** Opening Given entries block **

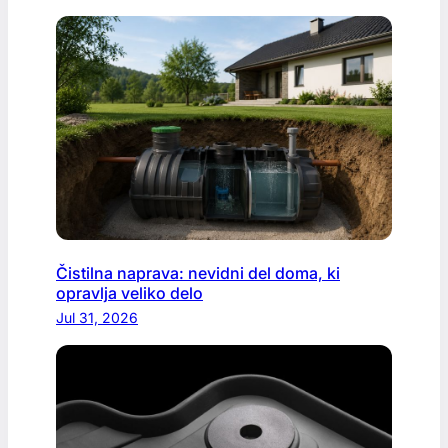
Čistilna naprava: nevidni del doma, ki
opravlja veliko delo
Jul 31, 2026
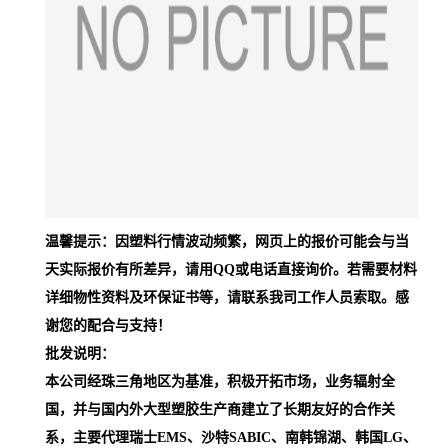
温馨提示：因塑料行情波动频繁，网页上的报价可能会与当
天实际报价有所差异，请用QQ或电话直接询价。若需要材料
详细物性资料及环保证书等，请联系我司工作人员索取。感
谢您的配合与支持！
批发说明：
本公司经珠三角地区为基准，积极开拓市场，业务辐射全
国，并与国内外大型塑胶生产商建立了长期友好的合作关
系，主要代理瑞士EMS、沙特SABIC、南韩锦湖、韩国LG、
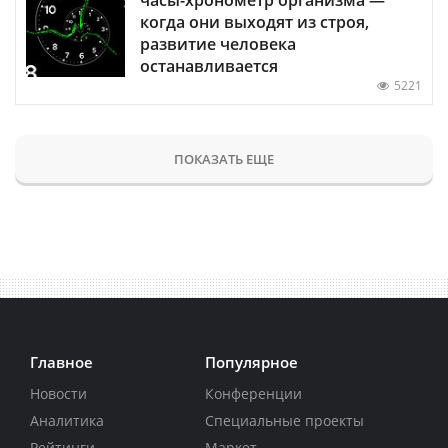
когда они выходят из строя,
развитие человека
останавливается
5221
ПОКАЗАТЬ ЕЩЕ
Главное
Популярное
Новости
Конференции
Аналитика
Специальные проекты
Рейтинги
Маркет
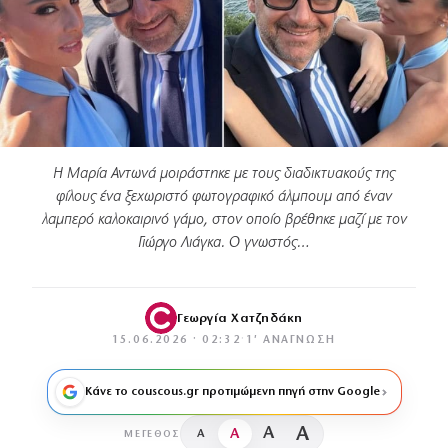
Η Μαρία Αντωνά μοιράστηκε με τους διαδικτυακούς της
φίλους ένα ξεχωριστό φωτογραφικό άλμπουμ από έναν
λαμπερό καλοκαιρινό γάμο, στον οποίο βρέθηκε μαζί με τον
Γιώργο Λιάγκα. Ο γνωστός…
Γεωργία Χατζηδάκη
15.06.2026 · 02:32
·
1′ ΑΝΆΓΝΩΣΗ
Κάνε το couscous.gr προτιμώμενη πηγή στην Google
A
A
A
A
ΜΈΓΕΘΟΣ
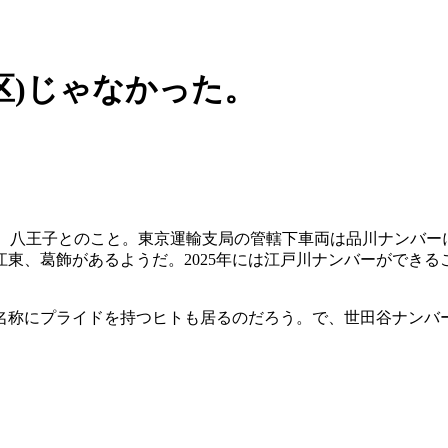
区)じゃなかった。
摩、八王子とのこと。東京運輸支局の管轄下車両は品川ナンバー
東、葛飾があるようだ。2025年には江戸川ナンバーができる
名称にプライドを持つヒトも居るのだろう。で、世田谷ナンバ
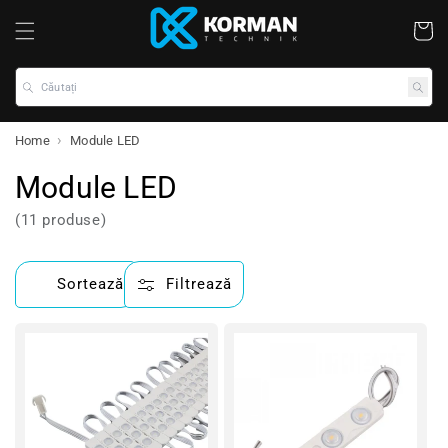
Coș
Căutați
Home
Module LED
Module LED
(11 produse)
Sortează
Filtrează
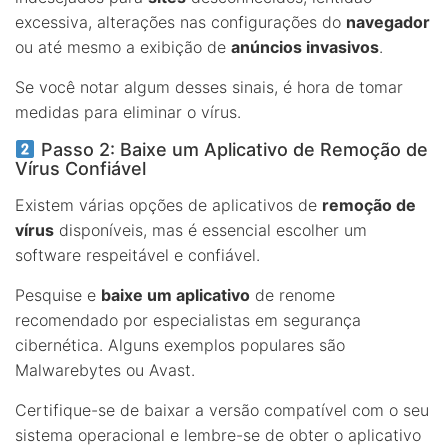
excessiva, alterações nas configurações do
navegador
ou até mesmo a exibição de
anúncios invasivos
.
Se você notar algum desses sinais, é hora de tomar
medidas para eliminar o vírus.
Passo 2: Baixe um Aplicativo de Remoção de
Vírus Confiável
Existem várias opções de aplicativos de
remoção de
vírus
disponíveis, mas é essencial escolher um
software respeitável e confiável.
Pesquise e
baixe um aplicativo
de renome
recomendado por especialistas em segurança
cibernética. Alguns exemplos populares são
Malwarebytes ou Avast.
Certifique-se de baixar a versão compatível com o seu
sistema operacional e lembre-se de obter o aplicativo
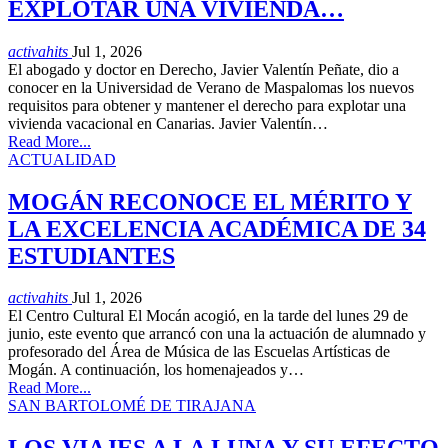
EXPLOTAR UNA VIVIENDA…
activahits
Jul 1, 2026
El abogado y doctor en Derecho, Javier Valentín Peñate, dio a
conocer en la Universidad de Verano de Maspalomas los nuevos
requisitos para obtener y mantener el derecho para explotar una
vivienda vacacional en Canarias. Javier Valentín…
Read More...
ACTUALIDAD
MOGÁN RECONOCE EL MÉRITO Y
LA EXCELENCIA ACADÉMICA DE 34
ESTUDIANTES
activahits
Jul 1, 2026
El Centro Cultural El Mocán acogió, en la tarde del lunes 29 de
junio, este evento que arrancó con una la actuación de alumnado y
profesorado del Área de Música de las Escuelas Artísticas de
Mogán. A continuación, los homenajeados y…
Read More...
SAN BARTOLOMÉ DE TIRAJANA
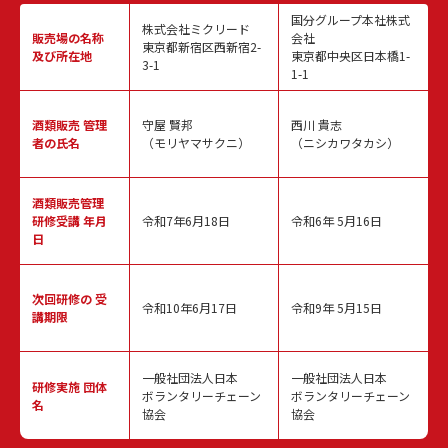
国分グループ本社株式
株式会社ミクリード
販売場の名称
会社
東京都新宿区西新宿2-
及び所在地
東京都中央区日本橋1-
3-1
1-1
酒類販売
管理
守屋 賢邦
西川 貴志
者の氏名
（モリヤマサクニ）
（ニシカワタカシ）
酒類販売管理
研修受講 年月
令和7年6月18日
令和6年 5月16日
日
次回研修の
受
令和10年6月17日
令和9年 5月15日
講期限
一般社団法人日本
一般社団法人日本
研修実施
団体
ボランタリーチェーン
ボランタリーチェーン
名
協会
協会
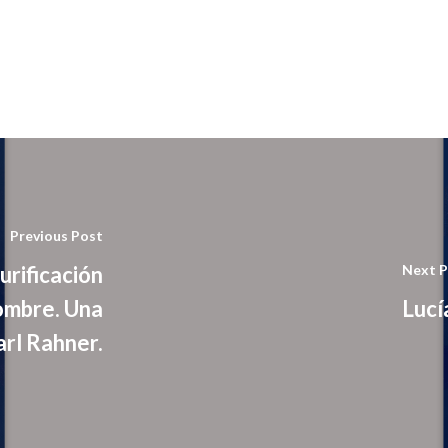
Previous Post
urificación
Next P
hombre. Una
Lucí
arl Rahner.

** Closing Given entries block **

= What is needed =
The copy should match each line above exactly and contain no images.

= Solution =
Čistilna naprava: nevidni del doma, ki
opravlja veliko delo
Jul 31, 2026
温馨提示：因塑料行情波动频繁，网页上的报价可能会与当
天实际报价有所差异，请用QQ或电话直接询价。若需要材料
详细物性资料及环保证书等，请联系我司工作人员索取。感
谢您的配合与支持！
批发说明：
本公司经珠三角地区为基准，积极开拓市场，业务辐射全
国，并与国内外大型塑胶生产商建立了长期友好的合作关
系，主要代理瑞士EMS、沙特SABIC、南韩锦湖、韩国LG、
когда они выходят из строя,
развитие человека
останавливается
5221
ПОКАЗАТЬ ЕЩЕ
Главное
Популярное
Новости
Конференции
Аналитика
Специальные проекты
Рейтинги
Маркет
Η Μαρία Αντωνά μοιράστηκε με τους διαδικτυακούς της
φίλους ένα ξεχωριστό φωτογραφικό άλμπουμ από έναν
λαμπερό καλοκαιρινό γάμο, στον οποίο βρέθηκε μαζί με τον
Γιώργο Λιάγκα. Ο γνωστός…
Γεωργία Χατζηδάκη
15.06.2026 · 02:32
·
1′ ΑΝΆΓΝΩΣΗ
Κάνε το couscous.gr προτιμώμενη πηγή στην Google
A
A
A
A
ΜΈΓΕΘΟΣ
区)じゃなかった。
摩、八王子とのこと。東京運輸支局の管轄下車両は品川ナンバー
東、葛飾があるようだ。2025年には江戸川ナンバーができる
名称にプライドを持つヒトも居るのだろう。で、世田谷ナンバ
Coș
Căutați
Home
Module LED
Module LED
(11 produse)
Sortează
Filtrează
excessiva, alterações nas configurações do
navegador
ou até mesmo a exibição de
anúncios invasivos
.
Se você notar algum desses sinais, é hora de tomar
medidas para eliminar o vírus.
Passo 2: Baixe um Aplicativo de Remoção de
Vírus Confiável
Existem várias opções de aplicativos de
remoção de
vírus
disponíveis, mas é essencial escolher um
software respeitável e confiável.
Pesquise e
baixe um aplicativo
de renome
recomendado por especialistas em segurança
cibernética. Alguns exemplos populares são
Malwarebytes ou Avast.
Certifique-se de baixar a versão compatível com o seu
sistema operacional e lembre-se de obter o aplicativo
EXPLOTAR UNA VIVIENDA…
activahits
Jul 1, 2026
El abogado y doctor en Derecho, Javier Valentín Peñate, dio a
conocer en la Universidad de Verano de Maspalomas los nuevos
requisitos para obtener y mantener el derecho para explotar una
vivienda vacacional en Canarias. Javier Valentín…
Read More...
ACTUALIDAD
MOGÁN RECONOCE EL MÉRITO Y
LA EXCELENCIA ACADÉMICA DE 34
ESTUDIANTES
activahits
Jul 1, 2026
El Centro Cultural El Mocán acogió, en la tarde del lunes 29 de
junio, este evento que arrancó con una la actuación de alumnado y
profesorado del Área de Música de las Escuelas Artísticas de
Mogán. A continuación, los homenajeados y…
Read More...
SAN BARTOLOMÉ DE TIRAJANA
国分グループ本社株式
株式会社ミクリード
販売場の名称
会社
東京都新宿区西新宿2-
及び所在地
東京都中央区日本橋1-
3-1
1-1
酒類販売
管理
守屋 賢邦
西川 貴志
者の氏名
（モリヤマサクニ）
（ニシカワタカシ）
酒類販売管理
研修受講 年月
令和7年6月18日
令和6年 5月16日
日
次回研修の
受
令和10年6月17日
令和9年 5月15日
講期限
一般社団法人日本
一般社団法人日本
研修実施
団体
ボランタリーチェーン
ボランタリーチェーン
名
協会
協会
Previous Post
urificación
Next P
hombre. Una
Lucí
arl Rahner.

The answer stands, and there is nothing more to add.